Keats, or any other great work of fiction, is not to be read by e-mail. Well, not by me, anyway.
Althought I spend my entire day in front of a computer (and sometimes my night, too, if the muse ties me down), I am, at heart, old-school. I love holding a book in my hand, curling up in a comfy chair with a cup of tea or a glass of wine. I like the smell and feel of paper under my fingertips. I like turning the pages, and needing a bookmark.
Readng online is just not the same. Studies have proven this, so I know it’s not just me. People scan. They look for bullets and numbers and headlines. Short paragraphs. Something to click. I break a lot of the rules in here because, hell, I can, but I spend most of my day cutting things into chunks that follow “best practices” and looking for ways to work a call-to-action into a paragraph.
Guys like Keats? No call to action. No chunking. He’d probably spin in hs grave at the thought of bullet points in his poetry (did they even have bullet points back then?). I’m pretty sure his skin, if he had any, would crawl at the idea of a Yahoo! ad appearing at the bottom of one of his poems. I mean, I’m assuming. If I were a Great Poet, mine probably would.
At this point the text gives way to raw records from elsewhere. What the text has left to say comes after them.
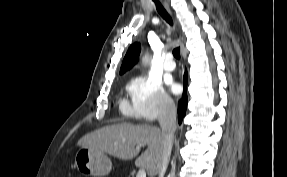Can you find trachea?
Instances as JSON below:
<instances>
[{"instance_id":"1","label":"trachea","mask_w":287,"mask_h":177,"mask_svg":"<svg viewBox=\"0 0 287 177\" xmlns=\"http://www.w3.org/2000/svg\"><path fill=\"white\" fill-rule=\"evenodd\" d=\"M156 4L157 10L162 16L163 19L170 25H173L172 19L170 15L166 12V10L163 8V6L160 4L158 0H153ZM173 55L176 59H180V47L173 50Z\"/></svg>"}]
</instances>
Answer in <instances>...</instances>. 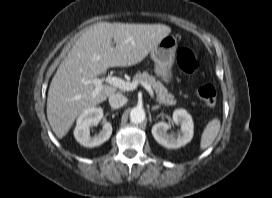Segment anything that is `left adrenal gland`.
<instances>
[{
    "instance_id": "1",
    "label": "left adrenal gland",
    "mask_w": 272,
    "mask_h": 198,
    "mask_svg": "<svg viewBox=\"0 0 272 198\" xmlns=\"http://www.w3.org/2000/svg\"><path fill=\"white\" fill-rule=\"evenodd\" d=\"M160 107L159 106H154V107H152V111H155V110H158Z\"/></svg>"
}]
</instances>
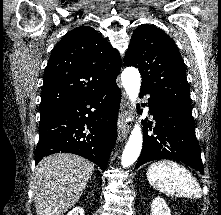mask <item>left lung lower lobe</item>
<instances>
[{
  "label": "left lung lower lobe",
  "mask_w": 221,
  "mask_h": 215,
  "mask_svg": "<svg viewBox=\"0 0 221 215\" xmlns=\"http://www.w3.org/2000/svg\"><path fill=\"white\" fill-rule=\"evenodd\" d=\"M146 94L150 95L149 112L153 115L156 124L153 129L154 135H148L147 120L143 122V149L136 168L153 160L173 159L186 163L203 174L204 168L200 146L195 136L192 107L167 101L141 88L140 97Z\"/></svg>",
  "instance_id": "obj_1"
}]
</instances>
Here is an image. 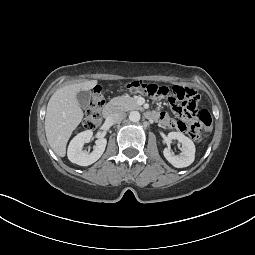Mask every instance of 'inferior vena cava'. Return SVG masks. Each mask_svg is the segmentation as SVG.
Instances as JSON below:
<instances>
[{"instance_id":"inferior-vena-cava-1","label":"inferior vena cava","mask_w":255,"mask_h":255,"mask_svg":"<svg viewBox=\"0 0 255 255\" xmlns=\"http://www.w3.org/2000/svg\"><path fill=\"white\" fill-rule=\"evenodd\" d=\"M126 118V113L123 111H114L113 113H111L108 117L107 120L111 123H117L122 121L123 119Z\"/></svg>"}]
</instances>
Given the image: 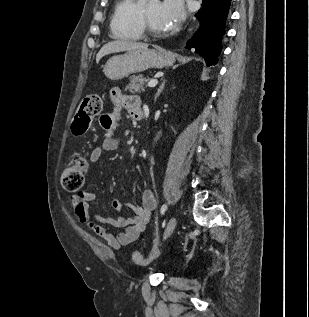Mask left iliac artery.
Segmentation results:
<instances>
[{
  "label": "left iliac artery",
  "mask_w": 309,
  "mask_h": 317,
  "mask_svg": "<svg viewBox=\"0 0 309 317\" xmlns=\"http://www.w3.org/2000/svg\"><path fill=\"white\" fill-rule=\"evenodd\" d=\"M166 210H167V204H163L161 207V214H164Z\"/></svg>",
  "instance_id": "obj_1"
}]
</instances>
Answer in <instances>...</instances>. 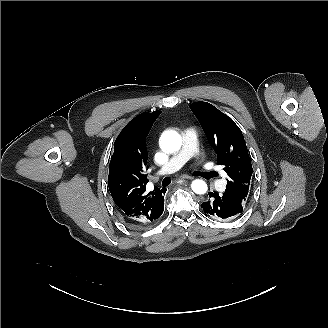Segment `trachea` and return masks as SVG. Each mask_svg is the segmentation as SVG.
I'll use <instances>...</instances> for the list:
<instances>
[{"label": "trachea", "mask_w": 328, "mask_h": 328, "mask_svg": "<svg viewBox=\"0 0 328 328\" xmlns=\"http://www.w3.org/2000/svg\"><path fill=\"white\" fill-rule=\"evenodd\" d=\"M170 183H171V179H170L169 177H165V178L163 179L162 185H163L164 187H166V186H168Z\"/></svg>", "instance_id": "3493384b"}]
</instances>
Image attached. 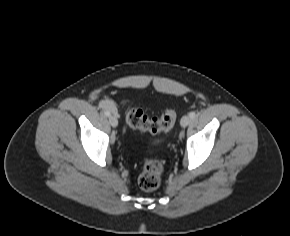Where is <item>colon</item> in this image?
Masks as SVG:
<instances>
[{
  "mask_svg": "<svg viewBox=\"0 0 290 236\" xmlns=\"http://www.w3.org/2000/svg\"><path fill=\"white\" fill-rule=\"evenodd\" d=\"M176 119L173 109H166L160 116H148L143 110L135 107L126 111L127 123L135 129L145 130L150 133H160L170 130ZM163 166L160 160H147L139 176V186L144 191L157 189L162 182Z\"/></svg>",
  "mask_w": 290,
  "mask_h": 236,
  "instance_id": "5ec220e1",
  "label": "colon"
}]
</instances>
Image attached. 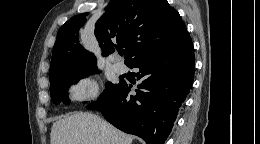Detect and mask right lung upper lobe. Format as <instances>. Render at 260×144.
I'll return each instance as SVG.
<instances>
[{
    "label": "right lung upper lobe",
    "mask_w": 260,
    "mask_h": 144,
    "mask_svg": "<svg viewBox=\"0 0 260 144\" xmlns=\"http://www.w3.org/2000/svg\"><path fill=\"white\" fill-rule=\"evenodd\" d=\"M111 5H114L111 8ZM83 13L72 17L58 31L49 76L67 70L96 66L93 53L79 43ZM187 29L178 11L167 0H111L95 24V36L107 56L124 48L125 62L179 41Z\"/></svg>",
    "instance_id": "cb5924a9"
}]
</instances>
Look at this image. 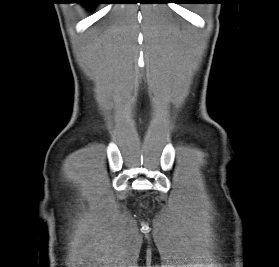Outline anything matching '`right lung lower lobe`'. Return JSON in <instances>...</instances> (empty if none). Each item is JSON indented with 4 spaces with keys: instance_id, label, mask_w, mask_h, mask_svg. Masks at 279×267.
<instances>
[{
    "instance_id": "1",
    "label": "right lung lower lobe",
    "mask_w": 279,
    "mask_h": 267,
    "mask_svg": "<svg viewBox=\"0 0 279 267\" xmlns=\"http://www.w3.org/2000/svg\"><path fill=\"white\" fill-rule=\"evenodd\" d=\"M81 3L86 4V5H94V4H97V3H101V1L100 0H84Z\"/></svg>"
}]
</instances>
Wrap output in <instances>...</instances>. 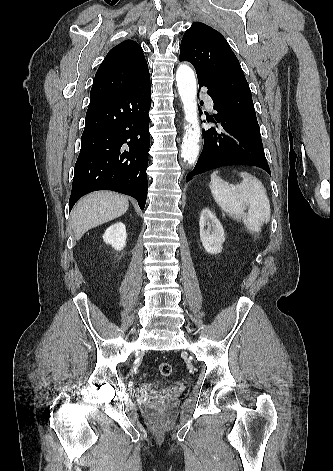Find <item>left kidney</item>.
<instances>
[{"mask_svg":"<svg viewBox=\"0 0 333 471\" xmlns=\"http://www.w3.org/2000/svg\"><path fill=\"white\" fill-rule=\"evenodd\" d=\"M206 226L207 229L205 228ZM199 227L200 240L206 252L210 254L222 252V244L225 241L224 230L220 221L209 208L202 210Z\"/></svg>","mask_w":333,"mask_h":471,"instance_id":"obj_1","label":"left kidney"}]
</instances>
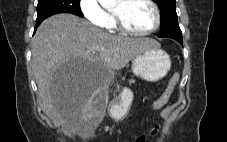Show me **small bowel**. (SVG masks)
Instances as JSON below:
<instances>
[{"mask_svg": "<svg viewBox=\"0 0 227 142\" xmlns=\"http://www.w3.org/2000/svg\"><path fill=\"white\" fill-rule=\"evenodd\" d=\"M158 129H159V127L155 126L148 135H145V134L139 135L136 138V142H146L147 138L155 135L157 133Z\"/></svg>", "mask_w": 227, "mask_h": 142, "instance_id": "obj_1", "label": "small bowel"}]
</instances>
This is a long-winded way of saying that, after reaching e-mail 7 of 21 of Keats Poems via dailylit.com, that it is not working for me. I get these messages every day, and I end up scanning them the same way I scan meeting requests or e-newsletters. So I’ve come to the conclusion that in the end, I’m not really broadening my literary horizons at all by reading him this way. And that there are some things that should not involve a mouse, a screen, or an inbox.
It was a nice try, but I’m going back to good old-fashioned paper for this one, thanks.